To investigate host genomic variation, we generated pseudohaploid sequences for each individual by randomly selecting a single high-quality base call (BaseQuality ≥30 and MapQuality ≥30) at each site covered by at least one read, excluding sites within repetitive regions (as identified from the repeatmask tracts) and for modern genomes sites with >2 times genome-wide coverage to minimize false bases from spurious mappings. A reference set of high-quality polymorphisms was made from all biallelic autosomal sites in the modern genomes and the reindeer museum sample Rt11, for which enough sequencing data were obtained to be included in the reference panel (supplementary table S7, Supplementary Material online). We then projected the low-coverage dental calculus samples onto the precalculated PCA space using the lsqproject function in smartpca (Patterson et al. 2006). Mitochondrial genome variation was investigated following the same pipeline but calling the majority allele at each covered site. We then used popart (Leigh and Bryant 2015) to create haplotype networks for all near-complete mitochondrial genomes (>90% complete). For the incomplete mitochondrial genomes, we calculated pairwise divergence to each of the modern genomes to obtain the most likely closest related haplotype. In addition, we also obtained de novo mitochondrial genomes using MITObim v1.9 (Hahn et al. 2013), a mitochondrial baiting, and iterative mapping method. The mitochondrial genomes of the western lowland gorilla (Gorilla gorilla gorilla, NC_011120.1), the brown bear (U. arctos, NC_003427.1), and the reindeer (R. tarandus, KM506758.1) were used as bait sequences for the de novo mitochondrial genome assembly of the eastern gorilla, brown bear, and reindeer samples, respectively. The merged host reads were used as input files for each sample. All mitochondrial genomes were annotated with the MITOS WebServer (Bernt et al. 2013) using default parameters.
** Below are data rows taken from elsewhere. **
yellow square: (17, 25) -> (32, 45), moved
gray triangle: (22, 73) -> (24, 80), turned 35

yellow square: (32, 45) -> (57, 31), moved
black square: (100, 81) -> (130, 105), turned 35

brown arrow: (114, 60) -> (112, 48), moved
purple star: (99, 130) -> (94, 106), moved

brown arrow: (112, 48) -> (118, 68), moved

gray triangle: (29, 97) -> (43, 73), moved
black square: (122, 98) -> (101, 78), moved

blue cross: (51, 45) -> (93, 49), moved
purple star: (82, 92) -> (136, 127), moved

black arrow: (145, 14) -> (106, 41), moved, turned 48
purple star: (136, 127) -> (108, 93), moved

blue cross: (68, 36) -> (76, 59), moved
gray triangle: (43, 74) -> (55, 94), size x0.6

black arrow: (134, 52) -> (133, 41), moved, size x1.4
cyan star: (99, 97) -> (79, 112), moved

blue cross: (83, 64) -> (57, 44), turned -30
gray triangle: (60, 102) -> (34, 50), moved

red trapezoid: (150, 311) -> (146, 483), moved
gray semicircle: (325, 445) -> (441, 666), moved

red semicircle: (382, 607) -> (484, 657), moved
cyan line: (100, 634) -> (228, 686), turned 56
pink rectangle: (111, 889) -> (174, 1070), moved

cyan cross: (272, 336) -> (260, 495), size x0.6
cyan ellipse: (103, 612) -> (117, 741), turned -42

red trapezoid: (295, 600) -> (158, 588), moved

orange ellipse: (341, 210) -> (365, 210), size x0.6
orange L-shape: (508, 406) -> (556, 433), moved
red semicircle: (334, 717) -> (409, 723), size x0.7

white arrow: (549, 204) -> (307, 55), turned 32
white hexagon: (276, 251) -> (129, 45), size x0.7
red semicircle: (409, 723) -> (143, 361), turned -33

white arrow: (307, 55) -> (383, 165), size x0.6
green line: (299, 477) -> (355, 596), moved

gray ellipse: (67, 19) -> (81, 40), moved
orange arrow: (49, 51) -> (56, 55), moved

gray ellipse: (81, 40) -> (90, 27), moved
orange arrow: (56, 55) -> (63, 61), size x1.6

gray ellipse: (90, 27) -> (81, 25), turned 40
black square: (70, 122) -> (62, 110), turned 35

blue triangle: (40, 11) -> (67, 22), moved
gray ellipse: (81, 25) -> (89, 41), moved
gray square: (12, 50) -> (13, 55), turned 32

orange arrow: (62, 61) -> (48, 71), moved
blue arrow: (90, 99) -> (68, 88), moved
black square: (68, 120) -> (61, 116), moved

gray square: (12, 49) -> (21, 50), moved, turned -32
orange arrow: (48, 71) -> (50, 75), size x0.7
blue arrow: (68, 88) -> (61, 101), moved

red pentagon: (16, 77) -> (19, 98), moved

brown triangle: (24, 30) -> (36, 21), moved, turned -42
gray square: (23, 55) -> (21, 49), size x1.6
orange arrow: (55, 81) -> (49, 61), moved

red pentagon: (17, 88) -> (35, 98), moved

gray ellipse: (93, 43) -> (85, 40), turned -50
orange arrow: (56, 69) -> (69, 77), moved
Raw sequencing data and binned contig assemblies of individual draft MAGs are archived at the European Nucleotide Archive under the project accession PRJEB33363 (sample-specific ENA accessions are provided in supplementary tables S1 and S5, Supplementary Material online). Sample metadata are provided in supplementary table S1, Supplementary Material online.